SANTA CLARA—Alternative business models, like that of Linux and open source and Google’s advertising model, pose the greatest competitive challenge to Microsoft, CEO Steve Ballmer said May 11.

Addressing an audience of several hundred members at an event jointly hosted here by the Churchill Club and the Commonwealth Club, Ballmer said the Redmond, Wash.-based software giant faces many competitors across the many different parts of its business.

But there are two big phenomena going on: the new open-source and advertising business models.

Open source is more about whether that is a business model that delivers superior innovation than a commercial company can deliver.
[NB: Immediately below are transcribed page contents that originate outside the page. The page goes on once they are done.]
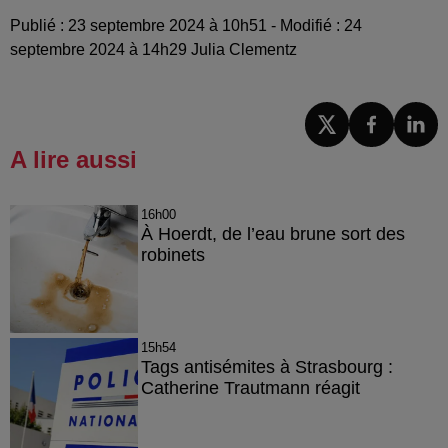
Publié : 23 septembre 2024 à 10h51 - Modifié : 24
septembre 2024 à 14h29 Julia Clementz
A lire aussi
16h00
À Hoerdt, de l’eau brune sort des
robinets
15h54
Tags antisémites à Strasbourg :
Catherine Trautmann réagit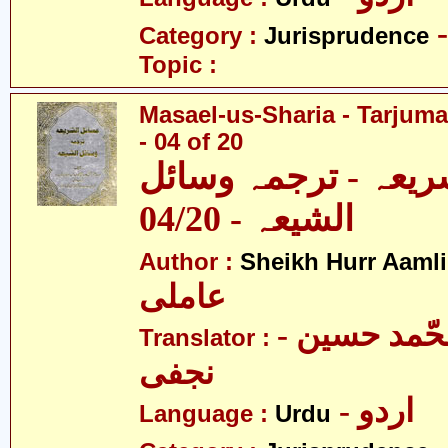
Category :
Jurisprudence
Topic :
Masael-us-Sharia - Tarjum
- 04 of 20
ریعہ - ترجمہ وسائل
الشیعہ - 04/20
Author :
Sheikh Hurr Aamli
عاملی
- آیت اللہ محّمد حسین
Translator :
نجفی
- اردو
Language :
Urdu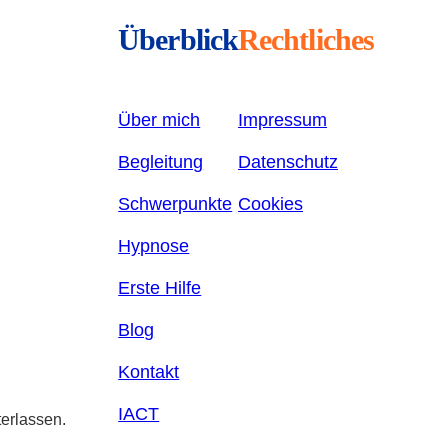
Überblick
Rechtliches
Über mich
Impressum
Begleitung
Datenschutz
Schwerpunkte
Cookies
Hypnose
Erste Hilfe
Blog
Kontakt
IACT
terlassen.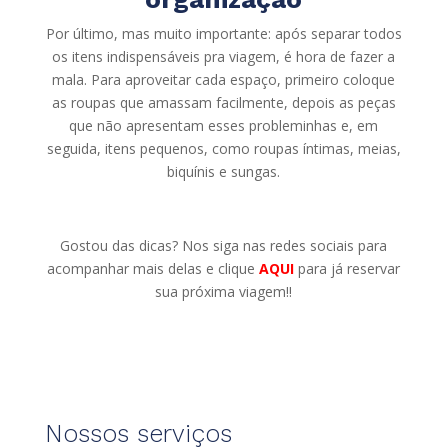
Por último, mas muito importante: após separar todos
os itens indispensáveis pra viagem, é hora de fazer a
mala. Para aproveitar cada espaço, primeiro coloque
as roupas que amassam facilmente, depois as peças
que não apresentam esses probleminhas e, em
seguida, itens pequenos, como roupas íntimas, meias,
biquínis e sungas.
Gostou das dicas? Nos siga nas redes sociais para
acompanhar mais delas e clique
AQUI
para já reservar
sua próxima viagem!!
Nossos serviços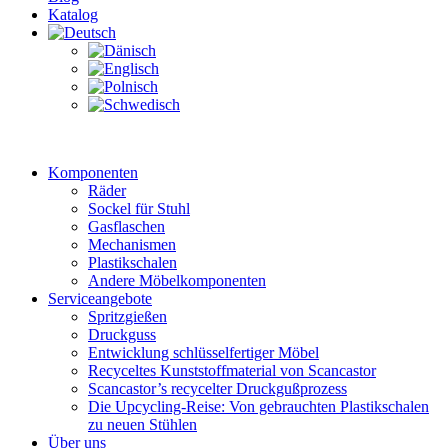
Katalog
Komponenten
Räder
Sockel für Stuhl
Gasflaschen
Mechanismen
Plastikschalen
Andere Möbelkomponenten
Serviceangebote
Spritzgießen
Druckguss
Entwicklung schlüsselfertiger Möbel
Recyceltes Kunststoffmaterial von Scancastor
Scancastor’s recycelter Druckgußprozess
Die Upcycling-Reise: Von gebrauchten Plastikschalen
zu neuen Stühlen
Über uns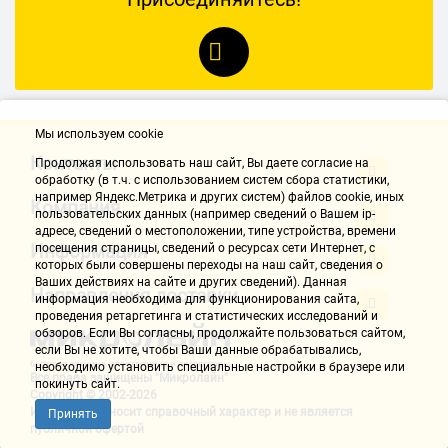
Мы используем cookie
Контакты
Продолжая использовать наш cайт, Вы даете согласие на
обработку (в т.ч. с использованием систем сбора статистики,
например Яндекс.Метрика и других систем) файлов cookie, иных
Компания
пользовательских данных (например сведений о Вашем ip-
адресе, сведений о местоположении, типе устройства, времени
Информация
посещения страницы, сведений о ресурсах сети Интернет, с
которых были совершены переходы на наш сайт, сведения о
Ваших действиях на сайте и других сведений). Данная
Направления доставки
информация необходима для функционирования сайта,
проведения ретаргетинга и статистических исследований и
обзоров. Если Вы согласны, продолжайте пользоваться сайтом,
если Вы не хотите, чтобы Ваши данные обрабатывались,
необходимо установить специальные настройки в браузере или
Все права защищены "Микролайн"
покинуть сайт.
Copyright © 2002-2026
Информация носит справочный характер и не является
Принять
публичной офертой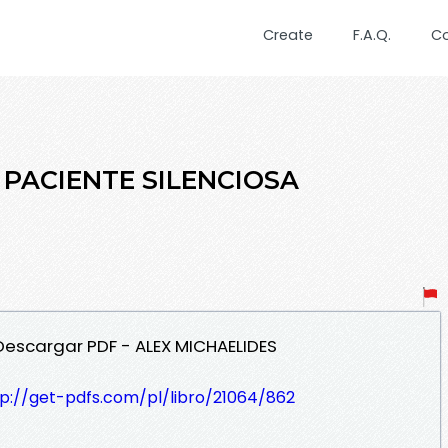
Create
F.A.Q.
C
A PACIENTE SILENCIOSA
 Descargar PDF - ALEX MICHAELIDES
tp://get-pdfs.com/pl/libro/21064/862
“So, there is competition with this new business model; there was also competition with the new advertising business model [embraced by Yahoo and Google],” he said.
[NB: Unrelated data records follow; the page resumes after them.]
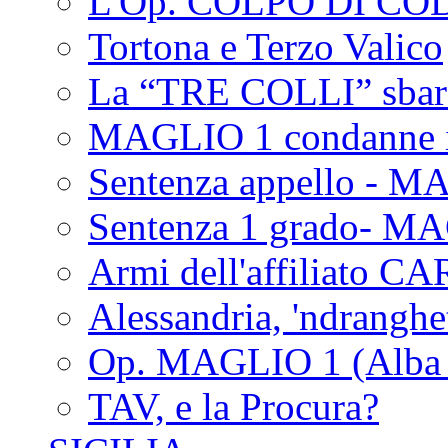
L'Op. COLPO DI CO
Tortona e Terzo Valico
La “TRE COLLI” sbar
MAGLIO 1 condanne i
Sentenza appello - M
Sentenza 1 grado- M
Armi dell'affiliato CA
Alessandria, 'ndrangh
Op. MAGLIO 1 (Alba 
TAV, e la Procura?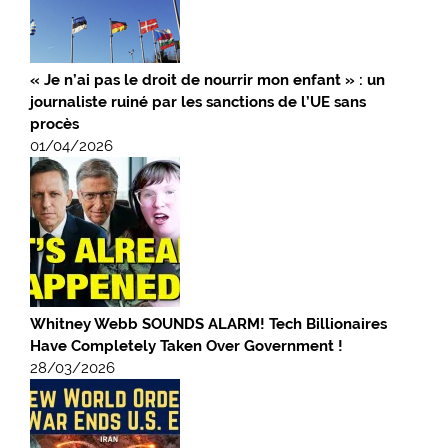
« Je n’ai pas le droit de nourrir mon enfant » : un
journaliste ruiné par les sanctions de l’UE sans
procès
01/04/2026
Whitney Webb SOUNDS ALARM! Tech Billionaires
Have Completely Taken Over Government !
28/03/2026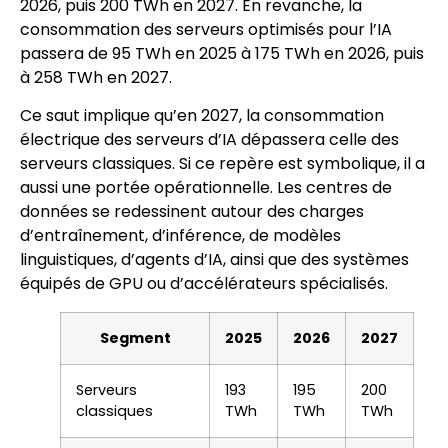
2026, puis 200 TWh en 2027. En revanche, la
consommation des serveurs optimisés pour l’IA
passera de 95 TWh en 2025 à 175 TWh en 2026, puis
à 258 TWh en 2027.
Ce saut implique qu’en 2027, la consommation
électrique des serveurs d’IA dépassera celle des
serveurs classiques. Si ce repère est symbolique, il a
aussi une portée opérationnelle. Les centres de
données se redessinent autour des charges
d’entraînement, d’inférence, de modèles
linguistiques, d’agents d’IA, ainsi que des systèmes
équipés de GPU ou d’accélérateurs spécialisés.
Segment
2025
2026
2027
Serveurs
193
195
200
classiques
TWh
TWh
TWh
While Microsoft can’t embrace the open-source business model, it has embraced the new advertising one and wants to grow to the No. 1 market position in that space from its current No. 3 spot.
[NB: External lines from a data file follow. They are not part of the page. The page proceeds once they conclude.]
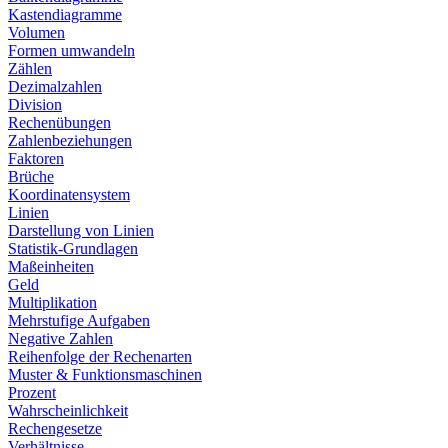
Kastendiagramme
Volumen
Formen umwandeln
Zählen
Dezimalzahlen
Division
Rechenübungen
Zahlenbeziehungen
Faktoren
Brüche
Koordinatensystem
Linien
Darstellung von Linien
Statistik-Grundlagen
Maßeinheiten
Geld
Multiplikation
Mehrstufige Aufgaben
Negative Zahlen
Reihenfolge der Rechenarten
Muster & Funktionsmaschinen
Prozent
Wahrscheinlichkeit
Rechengesetze
Verhältnisse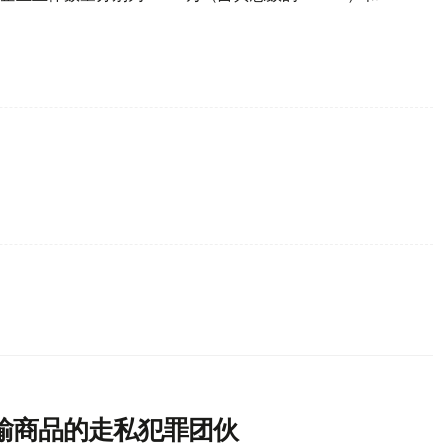
输商品的走私犯罪团伙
Click here to read more about why Microsoft CEO Steve Ballmer has set his sights on search.

“The greatest competitive threat we face is our own ability to either embrace or compete with alternative business models,” Ballmer said.

When asked by moderator Roger McNamee, the co-founder of Elevation Partners, to choose between IBM or open source as the threat he most worries about, Ballmer quipped that IBM is then no longer in the game.

Open source is a good-old fashioned engineering competitive threat, he said, and has managed to dominate in several markets.

Microsoft needs a better high-performance clustering product than Linux, and is working hard in this regard, with “a better product and a total cost of ownership being the key,” he said.

Read more here about Linux allies’ response to Microsoft’s “Get the Facts” campaign.

“While it is hard to beat open source on the initial procurement side, it is easy to compete on the total cost of ownership front,” he said.